Par des mémoires en défense, enregistrés les 16 décembre 2024 et 28 février 2025, la commune de Maupiti, représentée par Me Dumas, conclut au rejet de la requête et à ce que la somme de 339 000 F CFP soit mise à la charge de Mme A, au titre de l'article L. 761-1 du code de justice administrative.
Elle fait valoir, d'une part, que la requête de Mme A est irrecevable en ce que les délibérations contestées ne sont pas jointes au présent recours et en ce que la requérante ne s'est opposée à aucune des délibérations attaquées et, d'autre part, que les moyens exposés dans la requête sont infondés.
Un mémoire a été enregistré le 14 mars 2025 pour la commune de Maupiti, qui n'a pas été communiqué.
II - Par un déféré, enregistré le 28 janvier 2025 sous le n° 2500039, le haut-commissaire de la République en Polynésie française demande au tribunal, dans le dernier état de ses écritures :
1°) d'annuler la délibération n° 39/2024 du 13 septembre 2024 portant élection d'un adjoint au maire ;
2°) d'annuler la délibération n° 50/2024 du 4 décembre 2024 prenant acte de l'élection du 4ème adjoint au maire.
Il soutient que :
- s'agissant de la délibération n° 50/2024 du 4 décembre 2024, la commune de Maupiti ne peut désigner son 4ème adjoint parmi les conseillers de sexe masculin dès lors qu'il s'agit de remplacer Mme A au poste de 4ème adjoint au maire ; seul pouvait être désigné à ce poste un conseiller de sexe féminin ; la commune de Maupiti méconnaît l'article L. 2122-7-2 du code général des collectivités territoriales en persistant à vouloir désigner M. E au rang de 4ème adjoint au motif de l'absence d'une candidature féminine ; bien qu'évincée de ses fonctions d'adjoint, Mme A pouvait se porter candidate à de nouvelles élections ;
- la délibération n° 39/2024 du 13 septembre 2024 est illégale pour le même motif que celui précédemment exposé.
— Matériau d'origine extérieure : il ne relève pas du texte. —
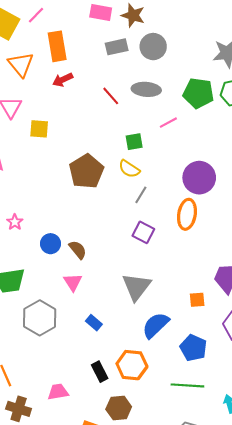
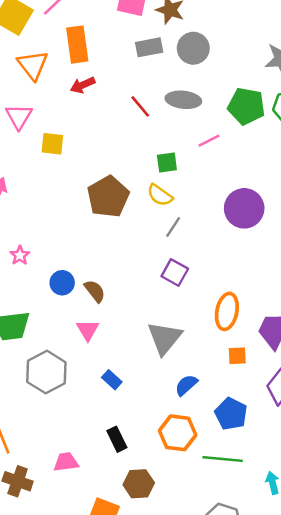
orange ellipse: (187, 214) -> (227, 311), moved
blue semicircle: (156, 325) -> (186, 385), size x0.7
orange hexagon: (132, 365) -> (178, 433), moved

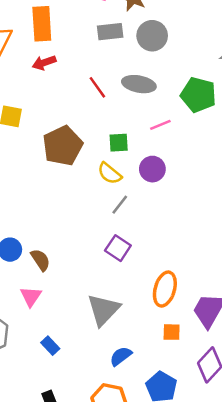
brown pentagon: (108, 197) -> (63, 146), moved
purple circle: (244, 208) -> (152, 169), moved, size x0.7

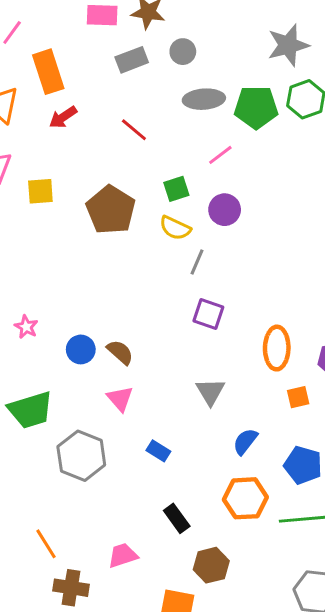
gray circle: (152, 36) -> (183, 52), size x0.7
gray ellipse: (139, 84) -> (204, 99), moved
gray triangle: (103, 310) -> (210, 392), size x0.7

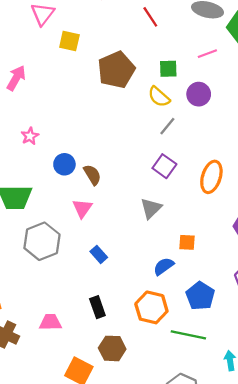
orange ellipse: (277, 348) -> (211, 177), moved
gray triangle: (210, 392) -> (151, 208), moved
orange square: (298, 397) -> (187, 242), moved

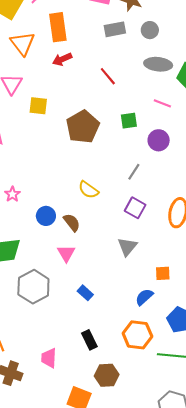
pink line: (207, 54) -> (162, 103), turned 48
yellow semicircle: (159, 97) -> (88, 190), moved
pink trapezoid: (50, 322) -> (49, 358), turned -80

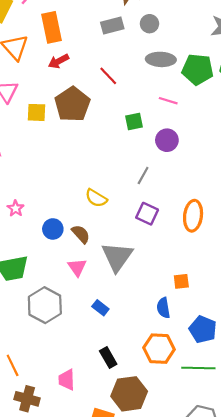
brown pentagon: (83, 127) -> (72, 104), moved
gray triangle: (127, 247) -> (117, 257), moved, size x1.5
blue semicircle: (144, 297) -> (163, 308), turned -54
brown hexagon: (107, 375) -> (129, 394), size x1.4

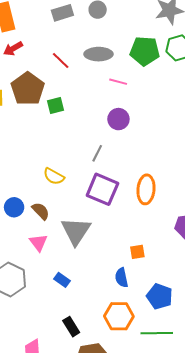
gray ellipse: (161, 59) -> (98, 54), moved
green square: (134, 122) -> (56, 105), moved
purple square: (147, 214) -> (102, 189), size x1.5

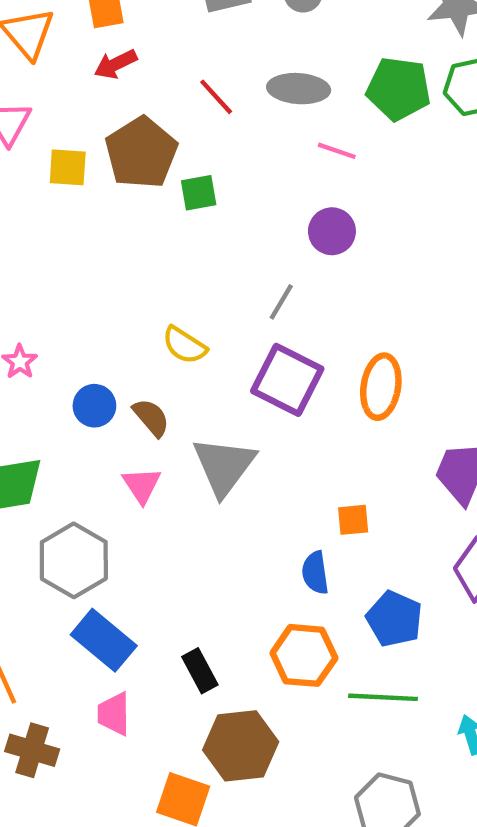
blue rectangle: (62, 280) -> (104, 640), moved, size x1.8

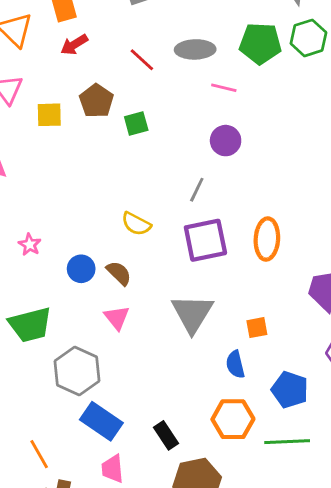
brown pentagon: (141, 153) -> (96, 101), size x0.7
purple square: (287, 380) -> (205, 240), turned -33
gray triangle: (224, 466) -> (192, 313), moved

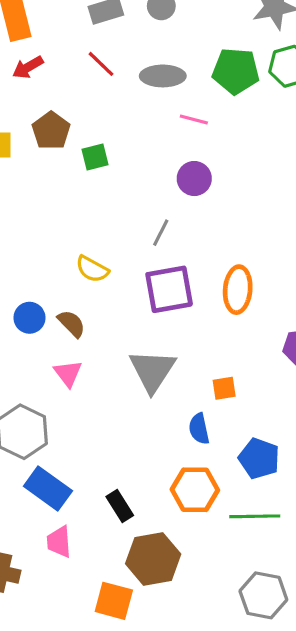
red line: (142, 60) -> (101, 64), moved

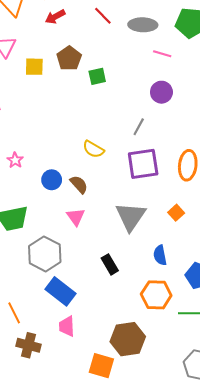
orange square: (224, 388) -> (176, 213), moved, turned -35
black rectangle: (120, 506) -> (110, 264), moved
Par un mémoire en défense enregistré le 28 février 2025, la commune de Maupiti, représentée par Me Dumas, conclut au rejet du déféré préfectoral et à ce que la somme de 113 000 F CFP soit mise à la charge de l'Etat au titre de l'article L. 761-1 du code de justice administrative.
Elle fait valoir que les moyens de la requête ne sont pas fondés.
III - Par un déféré, enregistré le 30 janvier 2025, sous le n° 2500042, le haut-commissaire de la République en Polynésie française demande au tribunal :
1°) d'annuler la délibération n° 40/2024 du 13 septembre 2024 approuvant les modifications apportées au tableau des élus de la commune de Maupiti ;
2°) d'annuler la délibération n° 41/2024 du 13 septembre 2024 approuvant la nouvelle répartition des indemnités des élus ;
Il soutient que :
- les délibérations n° 40/2024 et 41/2024 en date du 13 septembre 2024 prennent en compte la désignation nouvelle de M. E au poste de 4ème adjoint au maire de la commune de Maupiti ;
- l'abrogation de la délibération n° 39/2024 du 13 septembre 2024 par la délibération n° 50/2024 du 4 décembre 2024, emporte l'annulation par voie de conséquence des délibérations n° 40/2024 et 41/2024 du 13 septembre 2024.
Par un mémoire en défense enregistré le 28 février 2025, la commune de Maupiti, représentée par Me Dumas, conclut au rejet du déféré préfectoral et à ce que la somme de 113 000 F CFP soit mise à la charge de l'Etat au titre de l'article L. 761-1 du code de justice administrative.
Elle fait valoir que le présent recours concerne les mêmes parties que celles présentes dans le cadre de l'instance précitée n° 2500039 et que, faisant " doublon " avec l'instance n° 2500039, il n'apparaît pas recevable.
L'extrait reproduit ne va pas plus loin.